『アディクション』にて。 ジーン・ヘイマンは、薬物中毒が自発的な(すなわちオペラント)行動、特に選択を含む自然なプロセスの結果であることを論証している。 このアプローチは、少なくとも国立薬物乱用研究所(NIDA)と国立アルコール乱用・アルコール依存症研究所(NIAAA)が公布している、薬物乱用は病気であるという現在の見解とは全く対照的で、特に「中毒は慢性かつしばしば再発する脳疾患である…糖尿病、ぜんそく、心臓病など、他の慢性かつ再発する疾患と同様…」というのが、この見解の特徴となっているのです。 (NIDA, 2008)と述べている。 本書は、薬物乱用と中毒の歴史、それに対する社会の反応、中毒者の事例、薬物中毒の疫学、「合理的」な選択と「非合理的」な選択、脳と行動の関係、薬物中毒の治療への取り組みなどを7章にわたって説明し、その根拠を示すものである。 これらの記述は、正常で一見合理的な選択過程が、長期的には悪い結果(例えば、依存症)につながること、そしてそのような過程を理解することが、薬物依存症の予防と治療への有効なアプローチを提供するという、焦点となるポイントの根拠となるものである。 本誌の読者にとって特に興味深いのは、オペラント選択の研究者たちによって、その行動過程がかなりの程度まで研究され、特徴づけられていることである。 さらに、薬物依存症が少なくとも通常の意味での病気であるという見解を擁護することを困難にする証拠の数々が、この解説の至るところに散りばめられているのである。 このレビューでは、正常な選択プロセスが薬物中毒においてどのような役割を果たしているかについてヘイマンが行った重要なポイントのいくつかを簡単に説明し評価し、「中毒は脳の病気である」という見解に対抗する彼の議論を強調するように努めている。

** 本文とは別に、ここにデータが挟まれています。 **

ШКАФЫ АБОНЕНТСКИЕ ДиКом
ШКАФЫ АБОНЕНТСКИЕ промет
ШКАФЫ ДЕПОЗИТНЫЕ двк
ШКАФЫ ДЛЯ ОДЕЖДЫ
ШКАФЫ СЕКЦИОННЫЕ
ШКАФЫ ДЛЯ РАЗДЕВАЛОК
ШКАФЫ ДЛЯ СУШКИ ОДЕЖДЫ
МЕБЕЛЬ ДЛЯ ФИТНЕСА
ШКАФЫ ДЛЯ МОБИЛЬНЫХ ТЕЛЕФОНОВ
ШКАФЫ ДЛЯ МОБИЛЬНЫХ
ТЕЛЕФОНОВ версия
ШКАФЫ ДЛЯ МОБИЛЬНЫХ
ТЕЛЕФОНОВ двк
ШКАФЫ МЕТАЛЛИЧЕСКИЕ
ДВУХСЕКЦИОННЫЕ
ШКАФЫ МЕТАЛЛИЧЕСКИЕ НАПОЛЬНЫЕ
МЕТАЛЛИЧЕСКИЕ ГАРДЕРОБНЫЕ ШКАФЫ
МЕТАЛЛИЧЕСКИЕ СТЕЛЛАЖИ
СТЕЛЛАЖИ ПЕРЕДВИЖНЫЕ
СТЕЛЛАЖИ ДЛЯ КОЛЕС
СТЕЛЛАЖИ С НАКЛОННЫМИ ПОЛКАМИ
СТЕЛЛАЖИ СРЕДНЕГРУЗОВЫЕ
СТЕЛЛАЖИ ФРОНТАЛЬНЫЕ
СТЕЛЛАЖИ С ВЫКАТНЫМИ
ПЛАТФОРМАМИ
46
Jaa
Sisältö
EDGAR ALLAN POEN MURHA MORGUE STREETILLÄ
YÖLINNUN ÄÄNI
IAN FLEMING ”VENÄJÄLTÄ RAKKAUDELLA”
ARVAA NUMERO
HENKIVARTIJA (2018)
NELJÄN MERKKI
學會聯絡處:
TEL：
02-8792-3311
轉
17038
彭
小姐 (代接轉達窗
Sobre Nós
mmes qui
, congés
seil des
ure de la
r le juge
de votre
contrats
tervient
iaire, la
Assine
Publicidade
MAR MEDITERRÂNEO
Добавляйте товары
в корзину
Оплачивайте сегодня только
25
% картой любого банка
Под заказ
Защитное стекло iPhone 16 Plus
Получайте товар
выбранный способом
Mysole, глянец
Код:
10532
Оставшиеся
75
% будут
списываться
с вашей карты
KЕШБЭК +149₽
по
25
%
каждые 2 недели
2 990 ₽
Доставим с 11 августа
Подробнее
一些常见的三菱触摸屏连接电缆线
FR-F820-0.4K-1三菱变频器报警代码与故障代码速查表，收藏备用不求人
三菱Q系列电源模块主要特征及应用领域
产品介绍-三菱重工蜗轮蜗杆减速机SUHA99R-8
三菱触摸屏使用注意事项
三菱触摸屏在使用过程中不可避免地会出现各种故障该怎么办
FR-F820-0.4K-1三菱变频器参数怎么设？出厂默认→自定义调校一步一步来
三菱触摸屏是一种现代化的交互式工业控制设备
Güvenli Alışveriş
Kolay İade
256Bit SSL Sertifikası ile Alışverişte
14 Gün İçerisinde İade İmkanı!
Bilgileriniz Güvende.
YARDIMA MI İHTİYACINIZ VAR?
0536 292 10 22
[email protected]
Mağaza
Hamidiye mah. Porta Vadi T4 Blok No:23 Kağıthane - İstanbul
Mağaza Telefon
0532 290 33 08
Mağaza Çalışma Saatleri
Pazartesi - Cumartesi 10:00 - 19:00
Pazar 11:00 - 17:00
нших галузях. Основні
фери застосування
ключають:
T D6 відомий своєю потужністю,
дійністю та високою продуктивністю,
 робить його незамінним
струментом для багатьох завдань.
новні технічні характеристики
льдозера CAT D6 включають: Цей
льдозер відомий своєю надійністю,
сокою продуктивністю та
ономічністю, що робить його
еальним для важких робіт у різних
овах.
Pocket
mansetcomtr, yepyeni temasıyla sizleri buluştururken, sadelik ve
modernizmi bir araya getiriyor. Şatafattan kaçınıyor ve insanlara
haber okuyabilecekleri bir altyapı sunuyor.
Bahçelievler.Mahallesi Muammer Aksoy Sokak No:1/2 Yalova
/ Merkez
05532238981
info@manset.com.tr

7章のうち最初の章では、薬物の使用と乱用の歴史についての概要と、現在の流行についての情報が提供されている。 アルコールの乱用は何世紀も前から時々記録されてきたが、他の薬物の乱用は比較的最近の現象である。 ヘイマンは、米国で最初の「流行」が起こったのは、法的な禁止が確立される前の19世紀後半であると述べています。 この時代は、長年問題となっていたアルコールの乱用に加え、アヘンの乱用も目立っていた。 その中には、ラウダナムを乱用する富裕層の「アヘン喰い」が中心であった。 興味深いことに、法的制裁を受ける前のこの時期の罹患率は、現在のものとほぼ同じである。 しかし、乱用は社会経済的地位の低い人々にも及び、主に「アヘン窟」でのアヘン吸引という形で行われていた。 ヘイマンは、下層階級における薬物乱用に対する社会の関心が、政府の対応の歯車を動かすきっかけとなったことを論じている。 1914年のハリソン法の成立は、薬物の使用と乱用に対する社会の反応において、極めて重要なポイントであった。 この法律は税法に適用され、それ以来、薬物乱用に対する連邦政府の対応は、司法省ではなく、財務省の管轄となった。 麻薬取締局(DEA)は、麻薬・危険物取締局(BNDD)の後身で、財務省の一部門である。 4058>
ヘイマンが概説するように、現在の薬物乱用のコストは、1980年から10倍に増加した投獄だけでなく、取締りのコストや生産性の損失など、膨大なものである。 重要なのは、薬物乱用が行動障害、つまり精神疾患であることを再認識させることです。 また、薬物乱用は、国立薬物乱用研究所(NIDA)と国立アルコール中毒・アルコール乱用研究所(NIAAA)という2つの連邦研究機関を持つ唯一の精神疾患であることを指摘しています。 皮肉なことに、彼は、薬物乱用は病気であるという視点が公式に採用され、NIDAとNIAAAが非常に多額の研究費を投じて以来、薬物使用と依存の有病率は上昇したか、横ばいになっていると指摘している
ヘイマンは、現在の薬物依存の割合を推定するにあたって、大げさに述べているように見える。 彼は、引用した研究から、アメリカの成人の約30%が、人生のある時点でアルコール乱用または依存の診断基準を満たしたと論じている。 しかし、引用された研究(Hasin, Stinson, Ogburn, & Grant, 2007; Stinson, Grant, Dawson, Ruan, Huang, & Saha, 2005)を調べても、その推定を裏付けるようには思われない。 例えば、Hasinらは、乱用の生涯有病率は約18%、依存は12%と報告しており、この2つの割合は合計されるべきではないだろう。 しかし、どの推定値が正しいかはともかく、現在および過去の依存症者の絶対数は非常に多い。 しかし、薬物乱用や依存の基準を満たす人のうち、治療を受けようとする人は25%以下と比較的少数であることが、調査によって確実に確認されている。 この事実は、以降の章で大きくクローズアップされる。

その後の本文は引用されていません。